-- Opening Marker --

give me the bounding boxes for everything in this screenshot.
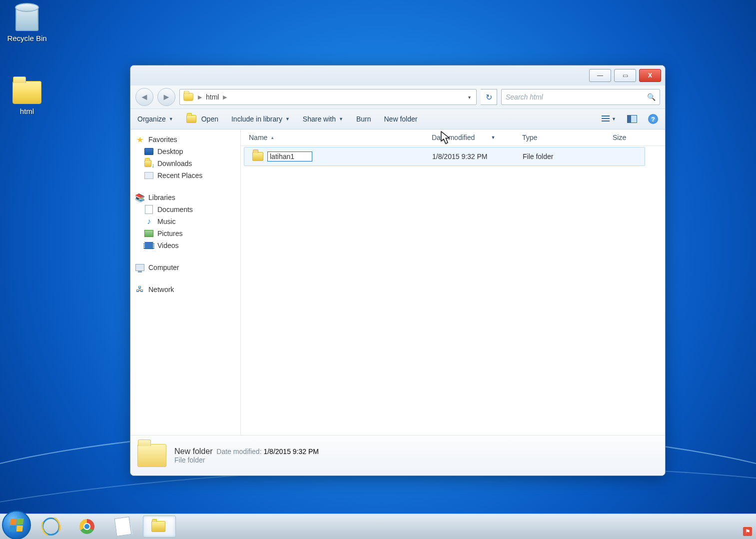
taskbar-pin-notepad[interactable] [107,516,139,537]
start-button[interactable] [2,510,31,539]
details-type: File folder [174,456,319,464]
titlebar[interactable]: — ▭ X [130,66,665,86]
nav-row: ◄ ► ▶ html ▶ ▾ ↻ Search html 🔍 [130,86,665,108]
libraries-icon: 📚 [135,193,144,202]
taskbar-pin-chrome[interactable] [71,516,103,537]
address-dropdown[interactable]: ▾ [465,93,473,101]
nav-item-desktop[interactable]: Desktop [135,146,240,158]
documents-icon [145,205,153,214]
file-row[interactable]: 1/8/2015 9:32 PM File folder [244,147,645,166]
ie-icon [42,518,60,536]
details-pane: New folder Date modified: 1/8/2015 9:32 … [130,435,665,476]
desktop-icon-html-folder[interactable]: html [4,78,50,116]
maximize-button[interactable]: ▭ [614,69,636,82]
desktop-icon [144,148,153,155]
pictures-icon [144,230,153,237]
nav-group-computer[interactable]: Computer [135,262,240,274]
chevron-down-icon: ▼ [612,116,616,122]
computer-icon [135,264,144,271]
music-icon: ♪ [144,217,153,226]
folder-icon [252,152,263,161]
share-with-button[interactable]: Share with▼ [303,115,343,123]
details-mod-value: 1/8/2015 9:32 PM [263,448,319,456]
breadcrumb-sep[interactable]: ▶ [223,94,227,100]
list-view-icon [602,116,610,122]
nav-group-network[interactable]: 🖧 Network [135,284,240,296]
chevron-down-icon: ▼ [339,116,343,122]
windows-logo-icon [9,518,24,532]
chrome-icon [79,519,94,534]
notepad-icon [114,516,132,536]
chevron-down-icon: ▼ [169,116,173,122]
desktop-icon-recycle-bin[interactable]: Recycle Bin [4,5,50,42]
nav-item-pictures[interactable]: Pictures [135,228,240,240]
open-button[interactable]: Open [186,115,218,123]
explorer-icon [151,521,165,532]
details-name: New folder [174,447,212,456]
column-headers: Name ▲ Date modified ▼ Type Size [241,130,665,146]
recycle-bin-icon [15,7,38,31]
chevron-down-icon: ▼ [285,116,290,122]
recent-places-icon [144,172,153,179]
breadcrumb-sep[interactable]: ▶ [198,94,202,100]
file-date: 1/8/2015 9:32 PM [424,152,515,160]
nav-group-libraries[interactable]: 📚 Libraries [135,192,240,204]
file-type: File folder [515,152,605,160]
back-button[interactable]: ◄ [135,88,153,106]
details-mod-label: Date modified: [216,448,261,456]
taskbar: ⚑ [0,514,756,539]
nav-item-videos[interactable]: Videos [135,240,240,252]
nav-item-recent-places[interactable]: Recent Places [135,170,240,182]
column-header-name[interactable]: Name ▲ [241,134,424,142]
breadcrumb-item[interactable]: html [206,93,219,101]
column-header-type[interactable]: Type [514,134,605,142]
explorer-window: — ▭ X ◄ ► ▶ html ▶ ▾ ↻ Search html 🔍 [130,65,666,476]
help-button[interactable]: ? [648,114,658,124]
search-box[interactable]: Search html 🔍 [501,89,660,105]
rename-input[interactable] [267,152,312,162]
preview-pane-button[interactable] [627,115,637,123]
search-placeholder: Search html [506,93,543,101]
file-list-area: Name ▲ Date modified ▼ Type Size [241,130,665,435]
desktop-background[interactable]: Recycle Bin html — ▭ X ◄ ► ▶ html ▶ ▾ [0,0,756,539]
sort-asc-icon: ▲ [270,136,274,140]
network-icon: 🖧 [135,285,144,294]
downloads-icon [144,159,153,168]
search-icon[interactable]: 🔍 [647,93,656,101]
column-header-size[interactable]: Size [605,134,663,142]
refresh-button[interactable]: ↻ [481,89,497,105]
nav-item-documents[interactable]: Documents [135,204,240,216]
desktop-icon-label: html [4,107,50,116]
desktop-icon-label: Recycle Bin [4,34,50,42]
folder-icon [183,93,193,101]
minimize-button[interactable]: — [589,69,611,82]
preview-pane-icon [627,115,637,123]
folder-icon [12,81,41,104]
close-button[interactable]: X [639,69,661,82]
nav-item-downloads[interactable]: Downloads [135,158,240,170]
chevron-down-icon: ▼ [491,135,495,140]
toolbar: Organize▼ Open Include in library▼ Share… [130,108,665,130]
forward-button[interactable]: ► [157,88,175,106]
organize-button[interactable]: Organize▼ [137,115,173,123]
nav-group-favorites[interactable]: ★ Favorites [135,134,240,146]
folder-icon [137,444,166,467]
videos-icon [144,242,153,249]
taskbar-pin-explorer[interactable] [143,516,176,538]
tray-action-center-icon[interactable]: ⚑ [743,527,752,536]
column-header-date[interactable]: Date modified ▼ [424,134,514,142]
folder-open-icon [186,115,196,123]
taskbar-pin-ie[interactable] [35,516,67,537]
view-options-button[interactable]: ▼ [602,116,616,122]
new-folder-button[interactable]: New folder [384,115,418,123]
address-bar[interactable]: ▶ html ▶ ▾ [179,89,477,105]
burn-button[interactable]: Burn [356,115,371,123]
star-icon: ★ [135,135,144,144]
include-library-button[interactable]: Include in library▼ [231,115,290,123]
navigation-pane: ★ Favorites Desktop Downloads [130,130,241,435]
nav-item-music[interactable]: ♪ Music [135,216,240,228]
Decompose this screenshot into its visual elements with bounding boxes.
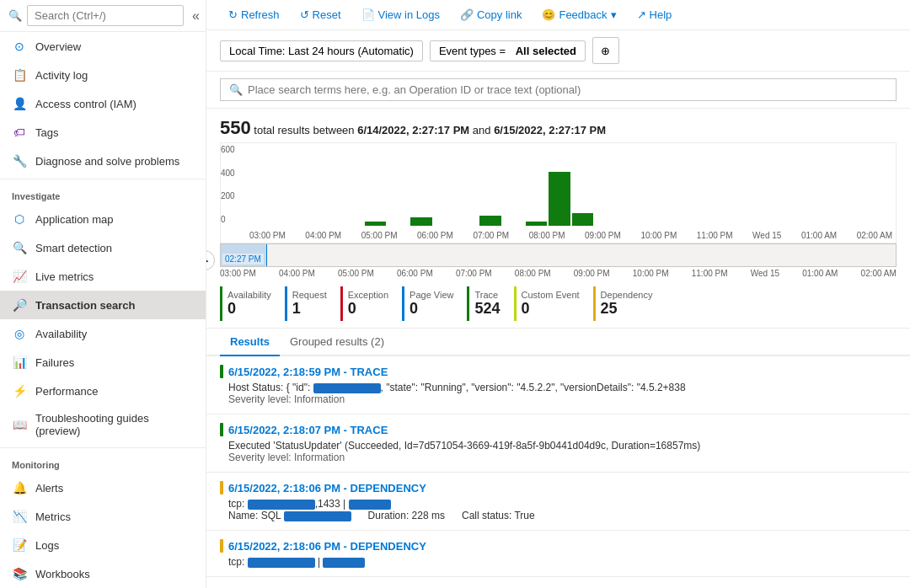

-- Closing Marker --

Work instruction: All records, pictures excluded: copy them exactly.

Response:
give me the bounding boxes for everything in this screenshot.
taskbar-pin-notepad[interactable] [107,516,139,537]
start-button[interactable] [2,510,31,539]
details-type: File folder [174,456,319,464]
titlebar[interactable]: — ▭ X [130,66,665,86]
nav-row: ◄ ► ▶ html ▶ ▾ ↻ Search html 🔍 [130,86,665,108]
libraries-icon: 📚 [135,193,144,202]
taskbar-pin-chrome[interactable] [71,516,103,537]
address-dropdown[interactable]: ▾ [465,93,473,101]
nav-item-desktop[interactable]: Desktop [135,146,240,158]
documents-icon [145,205,153,214]
file-row[interactable]: 1/8/2015 9:32 PM File folder [244,147,645,166]
ie-icon [42,518,60,536]
details-pane: New folder Date modified: 1/8/2015 9:32 … [130,435,665,476]
desktop-icon-html-folder[interactable]: html [4,78,50,116]
maximize-button[interactable]: ▭ [614,69,636,82]
desktop-icon [144,148,153,155]
pictures-icon [144,230,153,237]
nav-group-computer[interactable]: Computer [135,262,240,274]
chevron-down-icon: ▼ [612,116,616,122]
computer-icon [135,264,144,271]
music-icon: ♪ [144,217,153,226]
folder-icon [252,152,263,161]
share-with-button[interactable]: Share with▼ [303,115,343,123]
details-mod-value: 1/8/2015 9:32 PM [263,448,319,456]
breadcrumb-sep[interactable]: ▶ [223,94,227,100]
list-view-icon [602,116,610,122]
nav-group-network[interactable]: 🖧 Network [135,284,240,296]
chevron-down-icon: ▼ [339,116,343,122]
windows-logo-icon [9,518,24,532]
chrome-icon [79,519,94,534]
notepad-icon [114,516,132,536]
chevron-down-icon: ▼ [169,116,173,122]
desktop-icon-recycle-bin[interactable]: Recycle Bin [4,5,50,42]
nav-item-pictures[interactable]: Pictures [135,228,240,240]
open-button[interactable]: Open [186,115,218,123]
explorer-icon [151,521,165,532]
details-name: New folder [174,447,212,456]
column-headers: Name ▲ Date modified ▼ Type Size [241,130,665,146]
recycle-bin-icon [15,7,38,31]
chevron-down-icon: ▼ [285,116,290,122]
recent-places-icon [144,172,153,179]
breadcrumb-sep[interactable]: ▶ [198,94,202,100]
file-date: 1/8/2015 9:32 PM [424,152,515,160]
nav-group-libraries[interactable]: 📚 Libraries [135,192,240,204]
file-type: File folder [515,152,605,160]
back-button[interactable]: ◄ [135,88,153,106]
details-mod-label: Date modified: [216,448,261,456]
taskbar: ⚑ [0,514,756,539]
nav-item-videos[interactable]: Videos [135,240,240,252]
nav-item-recent-places[interactable]: Recent Places [135,170,240,182]
column-header-name[interactable]: Name ▲ [241,134,424,142]
breadcrumb-item[interactable]: html [206,93,219,101]
column-header-type[interactable]: Type [514,134,605,142]
explorer-window: — ▭ X ◄ ► ▶ html ▶ ▾ ↻ Search html 🔍 [130,65,666,476]
help-button[interactable]: ? [648,114,658,124]
search-box[interactable]: Search html 🔍 [501,89,660,105]
rename-input[interactable] [267,152,312,162]
preview-pane-button[interactable] [627,115,637,123]
search-placeholder: Search html [506,93,543,101]
file-list-area: Name ▲ Date modified ▼ Type Size [241,130,665,435]
desktop-background[interactable]: Recycle Bin html — ▭ X ◄ ► ▶ html ▶ ▾ [0,0,756,539]
sort-asc-icon: ▲ [270,136,274,140]
network-icon: 🖧 [135,285,144,294]
downloads-icon [144,159,153,168]
search-icon[interactable]: 🔍 [647,93,656,101]
column-header-size[interactable]: Size [605,134,663,142]
refresh-button[interactable]: ↻ [481,89,497,105]
nav-item-documents[interactable]: Documents [135,204,240,216]
desktop-icon-label: html [4,107,50,116]
desktop-icon-label: Recycle Bin [4,34,50,42]
folder-icon [183,93,193,101]
minimize-button[interactable]: — [589,69,611,82]
preview-pane-icon [627,115,637,123]
folder-icon [12,81,41,104]
close-button[interactable]: X [639,69,661,82]
nav-item-downloads[interactable]: Downloads [135,158,240,170]
chevron-down-icon: ▼ [491,135,495,140]
toolbar: Organize▼ Open Include in library▼ Share… [130,108,665,130]
forward-button[interactable]: ► [157,88,175,106]
organize-button[interactable]: Organize▼ [137,115,173,123]
nav-group-favorites[interactable]: ★ Favorites [135,134,240,146]
folder-icon [137,444,166,467]
videos-icon [144,242,153,249]
taskbar-pin-explorer[interactable] [143,516,176,538]
tray-action-center-icon[interactable]: ⚑ [743,527,752,536]
column-header-date[interactable]: Date modified ▼ [424,134,514,142]
folder-open-icon [186,115,196,123]
taskbar-pin-ie[interactable] [35,516,67,537]
view-options-button[interactable]: ▼ [602,116,616,122]
new-folder-button[interactable]: New folder [384,115,418,123]
address-bar[interactable]: ▶ html ▶ ▾ [179,89,477,105]
burn-button[interactable]: Burn [356,115,371,123]
star-icon: ★ [135,135,144,144]
include-library-button[interactable]: Include in library▼ [231,115,290,123]
navigation-pane: ★ Favorites Desktop Downloads [130,130,241,435]
nav-item-music[interactable]: ♪ Music [135,216,240,228]
Decompose this screenshot into its visual elements with bounding boxes.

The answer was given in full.